| About this task |
For this exercise, output the entries below exactly from the line that holds "WABAG secures financial" to the line that holds "commercial drivers (.04%)", both ends included. No pictures belong in the copy.

| Available records |
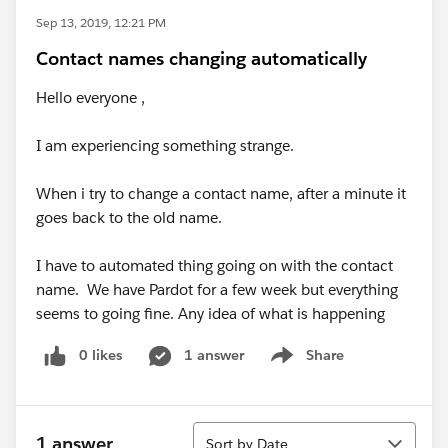
Sep 13, 2019, 12:21 PM
Contact names changing automatically
Hello everyone ,
I am experiencing something strange.
When i try to change a contact name, after a minute it
goes back to the old name.
I have to automated thing going on with the contact
name. We have Pardot for a few week but everything
seems to going fine. Any idea of what is happening
0 likes
1 answer
Share
Show menu
Sort
1 answer
Sort by Date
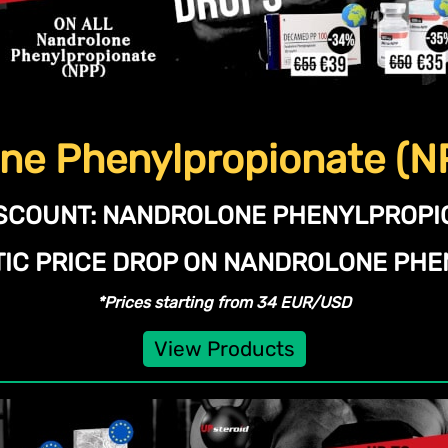
ne Phenylpropionate (N
SCOUNT:
NANDROLONE PHENYLPROPIO
TIC PRICE DROP ON NANDROLONE PHE
*Prices starting from 34 EUR/USD
View Products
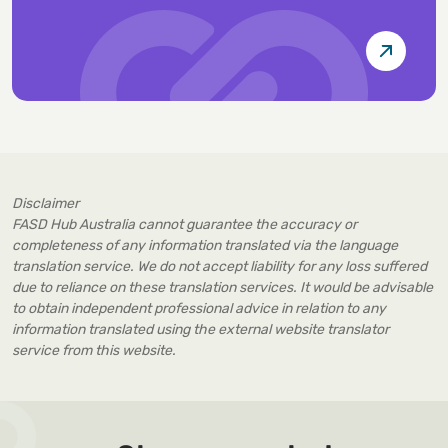
Disclaimer
FASD Hub Australia cannot guarantee the accuracy or
completeness of any information translated via the language
translation service. We do not accept liability for any loss suffered
due to reliance on these translation services. It would be advisable
to obtain independent professional advice in relation to any
information translated using the external website translator
service from this website.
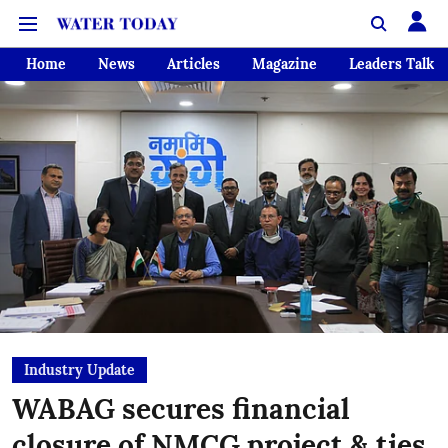
Home
News
Articles
Magazine
Leaders Talk
Industry Update
WABAG secures financial
closure of NMCG project & ties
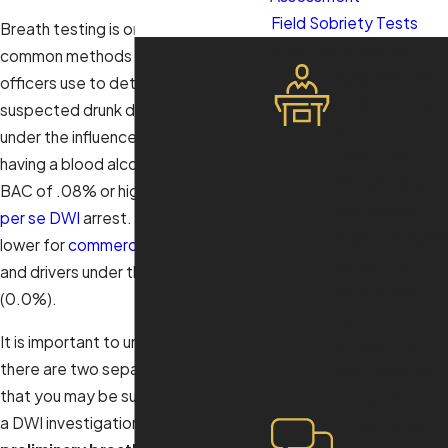
Field Sobriety Tests
Breath testing is one of the most
What Sets Us Apart
common methods law enforcement
Aggressive
officers use to determine if a
Representat
suspected drunk driver is indeed
ion
under the influence. For most drivers,
Floyd Law
having a blood alcohol content or
Offices delivers
BAC of .08% or higher will result in a
aggressive
per se
DWI
arrest. This threshold is
legal strategies
lower for
commercial drivers (.04%)
tailored to
and drivers under the age of 21
defend your
(0.0%).
rights and
It is important to understand that
achieve the
there are two separate breath tests
best possible
that you may be subjected to during
outcome.
Free Case
a DWI investigation and arrest: the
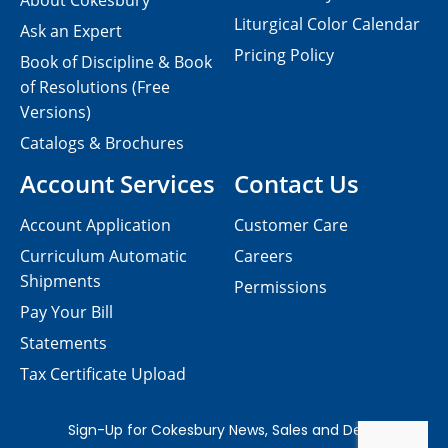
About Cokesbury
Liturgical Color Calendar
Ask an Expert
Pricing Policy
Book of Discipline & Book
of Resolutions (Free
Versions)
Catalogs & Brochures
Account Services
Contact Us
Account Application
Customer Care
Curriculum Automatic
Careers
Shipments
Permissions
Pay Your Bill
Statements
Tax Certificate Upload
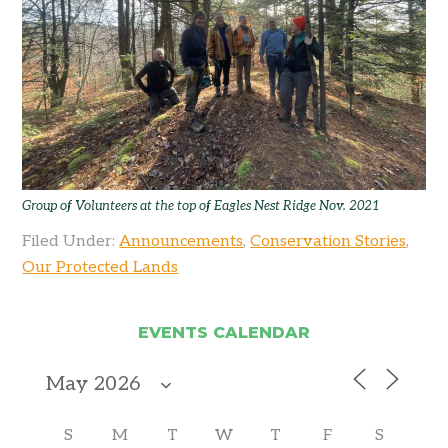
Group of Volunteers at the top of Eagles Nest Ridge Nov. 2021
Filed Under:
Announcements
,
Conservation Stories
,
Our Protected Lands
EVENTS CALENDAR
S
M
T
W
T
F
S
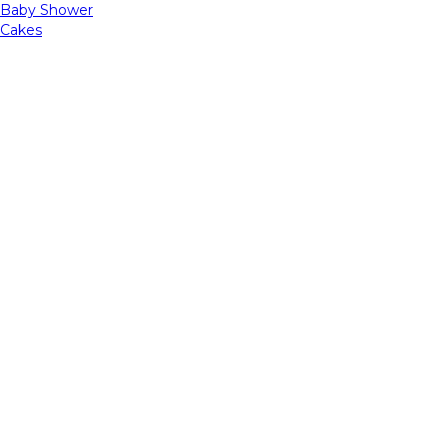
Baby Shower
Cakes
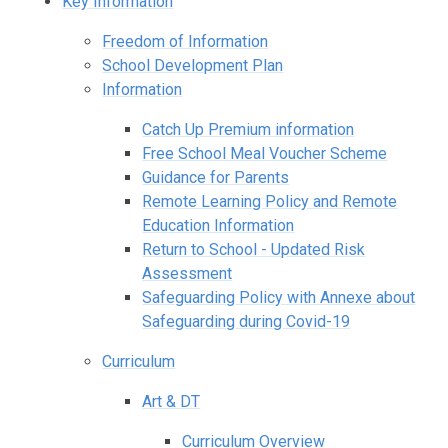
Key Information
Freedom of Information
School Development Plan
Information
Catch Up Premium information
Free School Meal Voucher Scheme
Guidance for Parents
Remote Learning Policy and Remote
Education Information
Return to School - Updated Risk
Assessment
Safeguarding Policy with Annexe about
Safeguarding during Covid-19
Curriculum
Art & DT
Curriculum Overview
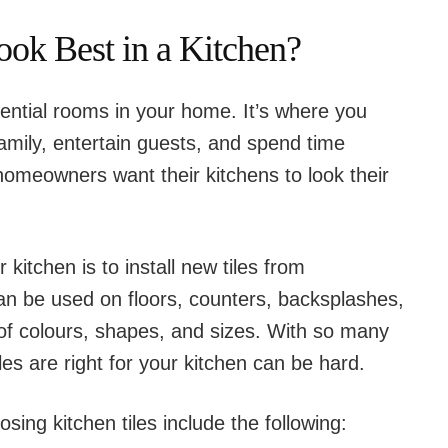
ook Best in a Kitchen?
ential rooms in your home. It’s where you
amily, entertain guests, and spend time
homeowners want their kitchens to look their
kitchen is to install new tiles from
can be used on floors, counters, backsplashes,
 of colours, shapes, and sizes. With so many
les are right for your kitchen can be hard.
ing kitchen tiles include the following:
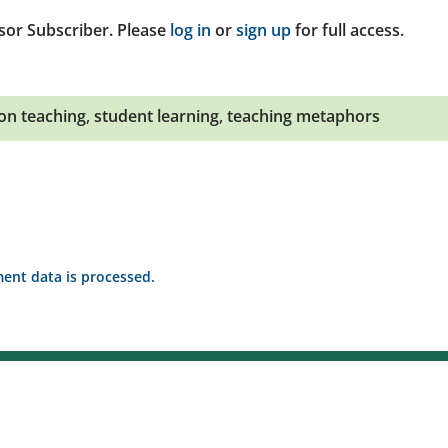
sor Subscriber. Please
log in
or
sign up
for full access.
 on teaching
,
student learning
,
teaching metaphors
nt data is processed.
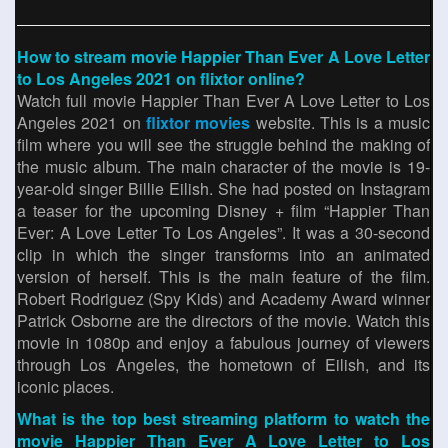
How to stream movie Happier Than Ever A Love Letter
to Los Angeles 2021 on flixtor online?
Watch full movie Happier Than Ever A Love Letter to Los
Angeles 2021 on
flixtor movies
website. This is a music
film where you will see the struggle behind the making of
the music album. The main character of the movie is 19-
year-old singer Billie Eilish. She had posted on Instagram
a teaser for the upcoming Disney + film “Happier Than
Ever: A Love Letter To Los Angeles”. It was a 30-second
clip in which the singer transforms into an animated
version of herself. This is the main feature of the film.
Robert Rodriguez (Spy Kids) and Academy Award winner
Patrick Osborne are the directors of the movie. Watch this
movie in 1080p and enjoy a fabulous journey of viewers
through Los Angeles, the hometown of Eilish, and its
iconic places.
What is the top best streaming platform to watch the
movie Happier Than Ever A Love Letter to Los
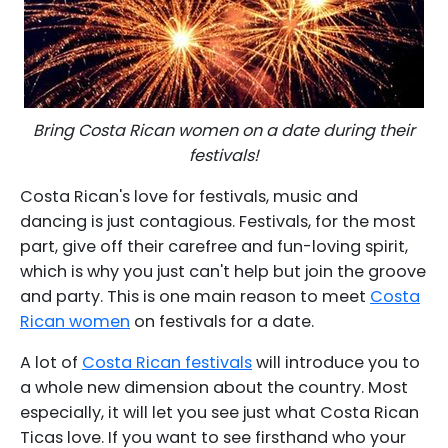
Bring Costa Rican women on a date during their
festivals!
Costa Rican's love for festivals, music and
dancing is just contagious. Festivals, for the most
part, give off their carefree and fun-loving spirit,
which is why you just can't help but join the groove
and party. This is one main reason to meet
Costa
Rican women
on festivals for a date.
A lot of
Costa Rican festivals
will introduce you to
a whole new dimension about the country. Most
especially, it will let you see just what Costa Rican
Ticas love. If you want to see firsthand who your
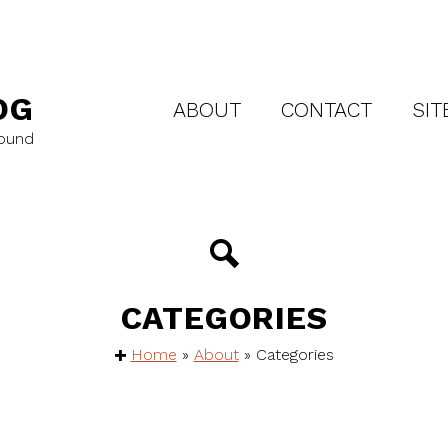
OG
ABOUT
CONTACT
SIT
round
CATEGORIES
Home
»
About
»
Categories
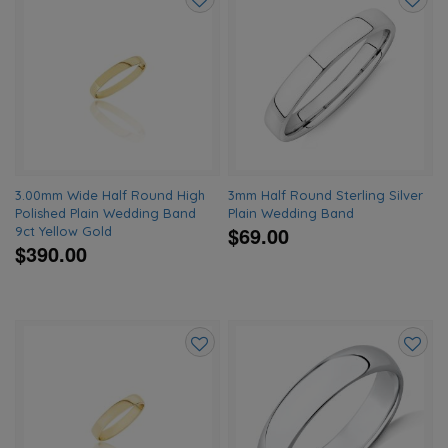
Add
Add
to
to
wishlist
wishlis
3.00mm Wide Half Round High
3mm Half Round Sterling Silver
Polished Plain Wedding Band
Plain Wedding Band
$69.00
9ct Yellow Gold
$390.00
Add
Add
to
to
wishlist
wishlis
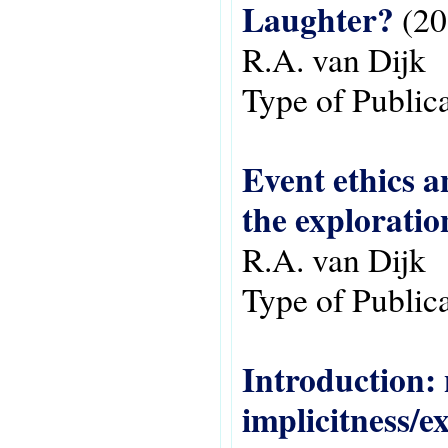
Laughter?
(20
R.A. van Dijk
Type of Public
Event ethics a
the exploratio
R.A. van Dijk
Type of Public
Introduction: 
implicitness/ex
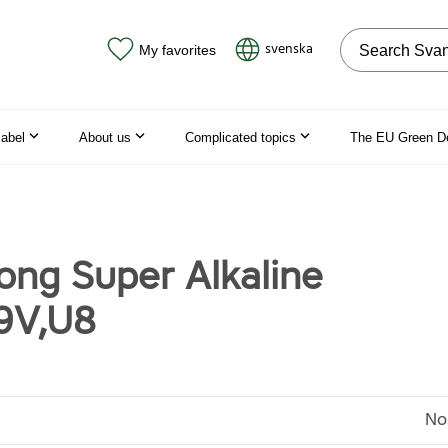
Search on the
svenska
My favorites
label
About us
Complicated topics
The EU Green D
ng Super Alkaline
9V,U8
No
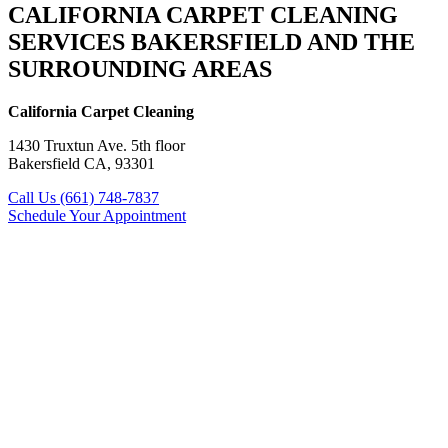
CALIFORNIA CARPET CLEANING
SERVICES BAKERSFIELD AND THE
SURROUNDING AREAS
California Carpet Cleaning
1430 Truxtun Ave. 5th floor
Bakersfield CA, 93301
Call Us (661) 748-7837
Schedule Your Appointment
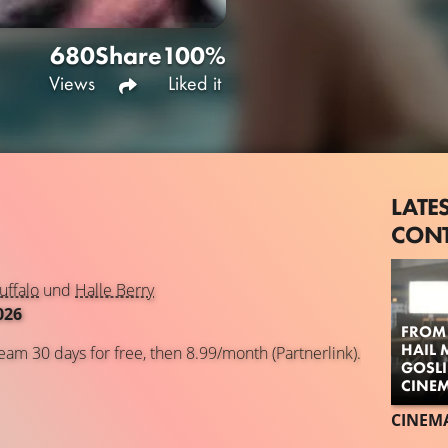
680
Share
100%
Views
Liked it
LATE
CON
uffalo
und
Halle Berry
026
FROM 
HAIL 
eam 30 days for free, then 8.99/month (Partnerlink).
GOSL
CINE
CINEM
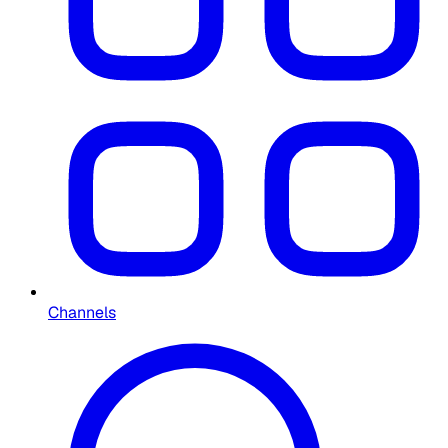
Channels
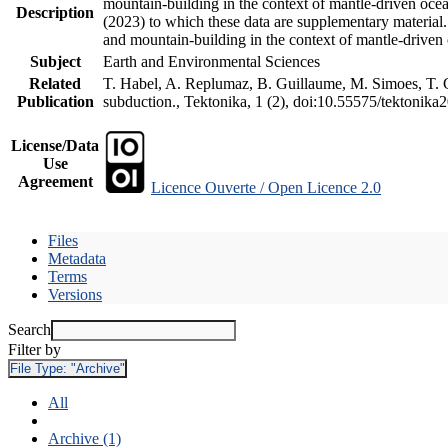
mountain-building in the context of mantle-driven oceani
Description
(2023) to which these data are supplementary material
and mountain-building in the context of mantle-driven
Subject
Earth and Environmental Sciences
Related
T. Habel, A. Replumaz, B. Guillaume, M. Simoes, T. Ge
Publication
subduction., Tektonika, 1 (2), doi:10.55575/tektonika
License/Data
Use
Agreement
Licence Ouverte / Open Licence 2.0
Files
Metadata
Terms
Versions
Search
Filter by
File Type:
"Archive"
All
Archive (1)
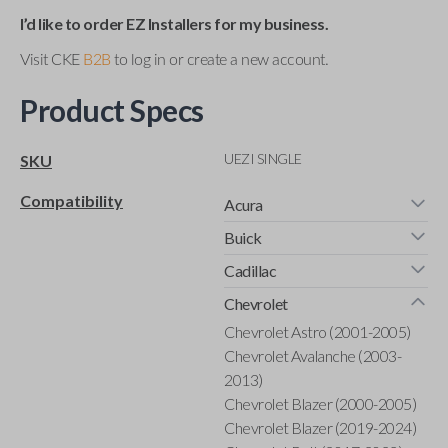
I’d like to order EZ Installers for my business.
Visit CKE
B2B
to log in or create a new account.
Product Specs
UEZI SINGLE
SKU
Compatibility
Acura
Buick
Cadillac
Chevrolet
Chevrolet Astro (2001-2005)
Chevrolet Avalanche (2003-
2013)
Chevrolet Blazer (2000-2005)
Chevrolet Blazer (2019-2024)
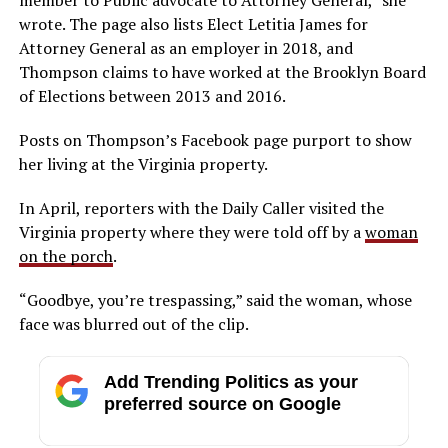
wrote. The page also lists Elect Letitia James for
Attorney General as an employer in 2018, and
Thompson claims to have worked at the Brooklyn Board
of Elections between 2013 and 2016.
Posts on Thompson’s Facebook page purport to show
her living at the Virginia property.
In April, reporters with the Daily Caller visited the
Virginia property where they were told off by a
woman
on the porch
.
“Goodbye, you’re trespassing,” said the woman, whose
face was blurred out of the clip.
Add Trending Politics as your
preferred source on Google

| Response to the exercise |
WABAG secures financial
closure of NMCG project & ties
Field Sobriety Tests
Breath testing is one of the most
What Sets Us Apart
common methods law enforcement
Aggressive
officers use to determine if a
Representat
suspected drunk driver is indeed
ion
under the influence. For most drivers,
Floyd Law
having a blood alcohol content or
Offices delivers
BAC of .08% or higher will result in a
aggressive
per se
DWI
arrest. This threshold is
legal strategies
lower for
commercial drivers (.04%)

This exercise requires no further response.